What the exercise asks — Nothing in the entries may change when you repeat them, and no images may appear.

(Items listed in a dataset)
◆ ◆ ◆ ◆ ◆ ◆ ◆
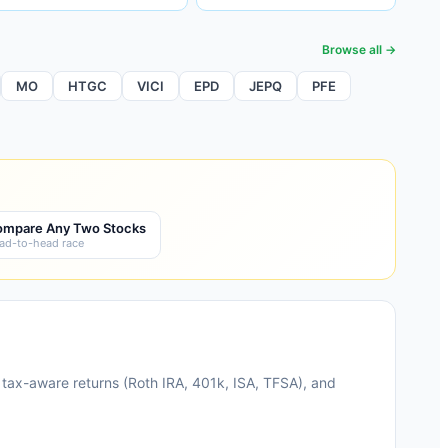
Browse all →
MO
HTGC
VICI
EPD
JEPQ
PFE
mpare Any Two Stocks
ad-to-head race
 tax-aware returns (Roth IRA, 401k, ISA, TFSA), and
◆ ◆ ◆ ◆ ◆ ◆ ◆
Your response —
Browse all →
MO
HTGC
VICI
EPD
JEPQ
PFE
mpare Any Two Stocks
ad-to-head race
 tax-aware returns (Roth IRA, 401k, ISA, TFSA), and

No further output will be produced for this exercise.